■ YOUR INSTRUCTIONS
Return all lines from the entries below in which the word "Imagine" is present.

■ RAW DATA

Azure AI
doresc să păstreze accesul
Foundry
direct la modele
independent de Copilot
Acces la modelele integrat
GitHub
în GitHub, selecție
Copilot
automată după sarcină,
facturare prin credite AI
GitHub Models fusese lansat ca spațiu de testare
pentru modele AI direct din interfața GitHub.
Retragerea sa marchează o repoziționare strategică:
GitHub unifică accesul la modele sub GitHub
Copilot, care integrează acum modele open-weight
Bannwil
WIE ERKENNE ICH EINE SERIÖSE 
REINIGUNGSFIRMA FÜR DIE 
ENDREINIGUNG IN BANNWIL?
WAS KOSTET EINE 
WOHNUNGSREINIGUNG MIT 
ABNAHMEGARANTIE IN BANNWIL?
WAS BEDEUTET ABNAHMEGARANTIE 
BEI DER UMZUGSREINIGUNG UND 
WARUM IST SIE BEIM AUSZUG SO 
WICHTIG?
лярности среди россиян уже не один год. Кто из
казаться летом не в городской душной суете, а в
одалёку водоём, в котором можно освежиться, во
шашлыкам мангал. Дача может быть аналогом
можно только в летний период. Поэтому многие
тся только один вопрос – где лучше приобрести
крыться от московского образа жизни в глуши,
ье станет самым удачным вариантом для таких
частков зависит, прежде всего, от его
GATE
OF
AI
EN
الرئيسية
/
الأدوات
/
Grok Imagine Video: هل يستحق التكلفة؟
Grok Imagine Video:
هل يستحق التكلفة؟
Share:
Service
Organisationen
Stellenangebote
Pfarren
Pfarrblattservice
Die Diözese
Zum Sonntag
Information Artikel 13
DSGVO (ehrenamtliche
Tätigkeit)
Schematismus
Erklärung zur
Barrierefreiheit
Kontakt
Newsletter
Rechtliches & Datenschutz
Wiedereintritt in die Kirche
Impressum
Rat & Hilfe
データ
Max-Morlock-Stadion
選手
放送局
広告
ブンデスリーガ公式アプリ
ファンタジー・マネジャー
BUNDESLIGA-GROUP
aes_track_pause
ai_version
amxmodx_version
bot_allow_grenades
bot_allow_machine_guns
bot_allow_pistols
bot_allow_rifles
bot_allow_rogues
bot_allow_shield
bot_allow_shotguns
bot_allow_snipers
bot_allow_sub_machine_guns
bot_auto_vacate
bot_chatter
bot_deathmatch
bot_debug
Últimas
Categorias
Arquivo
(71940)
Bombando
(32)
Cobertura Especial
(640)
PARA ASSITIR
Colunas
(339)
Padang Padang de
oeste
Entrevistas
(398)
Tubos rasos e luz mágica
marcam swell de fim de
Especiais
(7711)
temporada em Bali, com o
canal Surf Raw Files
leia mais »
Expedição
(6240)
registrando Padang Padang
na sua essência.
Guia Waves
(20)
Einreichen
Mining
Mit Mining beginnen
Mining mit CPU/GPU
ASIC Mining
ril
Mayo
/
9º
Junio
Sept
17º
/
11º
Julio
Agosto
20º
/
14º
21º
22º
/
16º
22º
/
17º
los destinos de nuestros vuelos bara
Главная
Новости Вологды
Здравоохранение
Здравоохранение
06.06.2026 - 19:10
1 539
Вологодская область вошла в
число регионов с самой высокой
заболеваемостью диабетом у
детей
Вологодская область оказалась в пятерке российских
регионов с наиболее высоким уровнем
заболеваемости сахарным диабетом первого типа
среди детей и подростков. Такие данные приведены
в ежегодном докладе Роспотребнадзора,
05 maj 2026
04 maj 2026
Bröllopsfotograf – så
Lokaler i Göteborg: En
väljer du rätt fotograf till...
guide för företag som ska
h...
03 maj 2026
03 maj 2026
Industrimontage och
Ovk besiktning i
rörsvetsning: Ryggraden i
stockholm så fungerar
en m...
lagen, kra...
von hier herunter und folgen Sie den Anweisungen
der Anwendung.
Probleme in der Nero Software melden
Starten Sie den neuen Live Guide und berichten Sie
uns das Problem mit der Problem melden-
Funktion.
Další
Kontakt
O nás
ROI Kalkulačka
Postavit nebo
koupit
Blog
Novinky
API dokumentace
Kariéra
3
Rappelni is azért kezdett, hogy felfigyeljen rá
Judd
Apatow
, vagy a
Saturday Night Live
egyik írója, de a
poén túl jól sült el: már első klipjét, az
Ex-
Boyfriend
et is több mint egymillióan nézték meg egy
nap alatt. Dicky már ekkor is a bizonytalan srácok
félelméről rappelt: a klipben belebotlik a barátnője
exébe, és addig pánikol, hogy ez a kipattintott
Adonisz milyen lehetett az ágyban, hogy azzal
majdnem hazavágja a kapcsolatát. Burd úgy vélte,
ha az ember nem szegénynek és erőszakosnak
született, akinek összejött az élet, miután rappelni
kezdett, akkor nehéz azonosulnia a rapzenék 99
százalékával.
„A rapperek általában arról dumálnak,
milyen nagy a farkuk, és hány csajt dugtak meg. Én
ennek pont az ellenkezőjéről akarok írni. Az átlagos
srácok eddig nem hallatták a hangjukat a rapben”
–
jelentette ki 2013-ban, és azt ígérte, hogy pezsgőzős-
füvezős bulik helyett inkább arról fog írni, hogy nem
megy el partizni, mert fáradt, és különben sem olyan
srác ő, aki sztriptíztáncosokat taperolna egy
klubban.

■ COMPLETED EXERCISE
Grok Imagine Video: هل يستحق التكلفة؟
Grok Imagine Video:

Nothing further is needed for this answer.